The scams were uncovered by researchers at Proofpoint who believe the actors behind the campaigns are likely to continue to conduct highly targeted attacks rather than use the spray and pay tactics more commonly associated with ransomware distribution.
As always, the advice is to ensure backups are regularly performed and end users are made aware of the risks of clicking links or opening attachments from unknown senders.
Hurricane Harvey Phishing Scams
Natural disasters draw out the scammers and Hurricane Harvey is no exception. US-CERT has recently issued a warning to consumers and businesses to be alert to Hurricane Harvey phishing scams. Scammers take advantage of interest in natural disasters to phish for sensitive information, install malware and ransomware, and fraudulently obtain charitable donations from the public.
Email and social media scams can be expected and users should be alert to the risk of malicious cyber activity. Emails relating to the relief efforts or updates on Hurricane Harvey should be treated as suspicious. Links in the emails should not be clicked and attachments not opened.
Email requests for charitable donations to help the victims of the disaster should be treated as suspicious. Rather than using links in the emails, US-CERT recommends obtaining trusted contact information for the charity via the Better Business Bureau National Charity Report Index and to independently verify the legitimacy of any email request for donations.

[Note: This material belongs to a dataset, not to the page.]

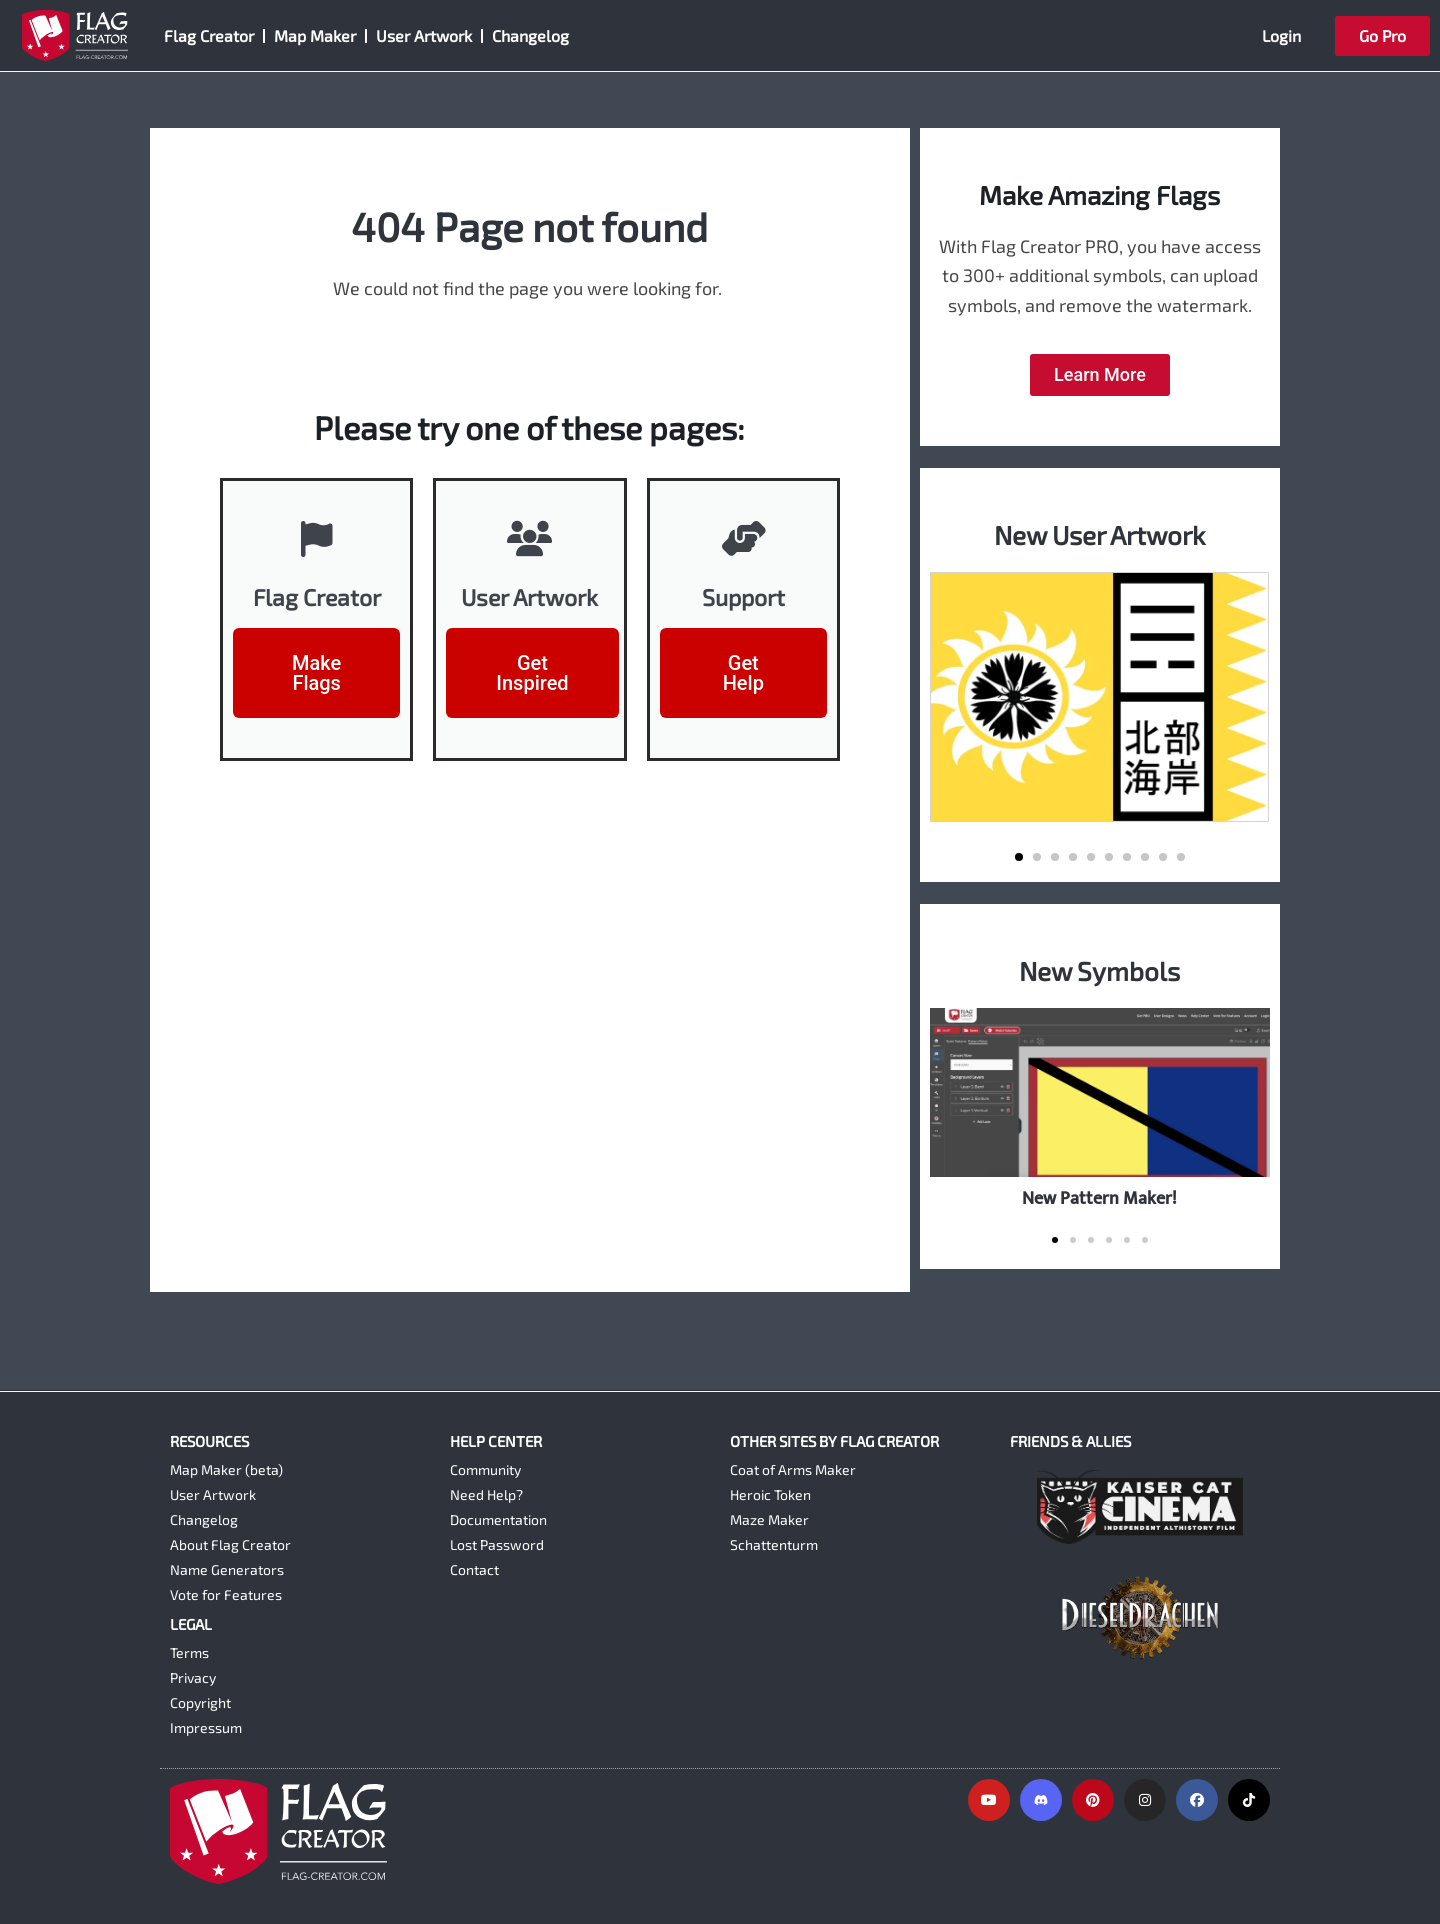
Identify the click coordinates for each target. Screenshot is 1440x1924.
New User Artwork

FBI and IRS-Themed Phishing Emails
An alert has been issued about a new phishing scam that uses both the FBI and IRS emblems to fool users into installing ransomware. The emails relate to an FBI questionnaire that needs to be downloaded, printed, completed, scanned and returned.
A link is included in the email to download the form, which the scammers suggest is related to changes to tax laws. Clicking the link will result in ransomware being downloaded. The IRS has reconfirmed it does not initiate communication via email, text message or social media posts.
IRS commissioner John Koskinen said, “People should stay vigilant against email scams that try to impersonate the IRS and other agencies that try to lure you into clicking a link or opening an attachment. People with a tax issue won’t get their first contact from the IRS with a threatening email or phone call.”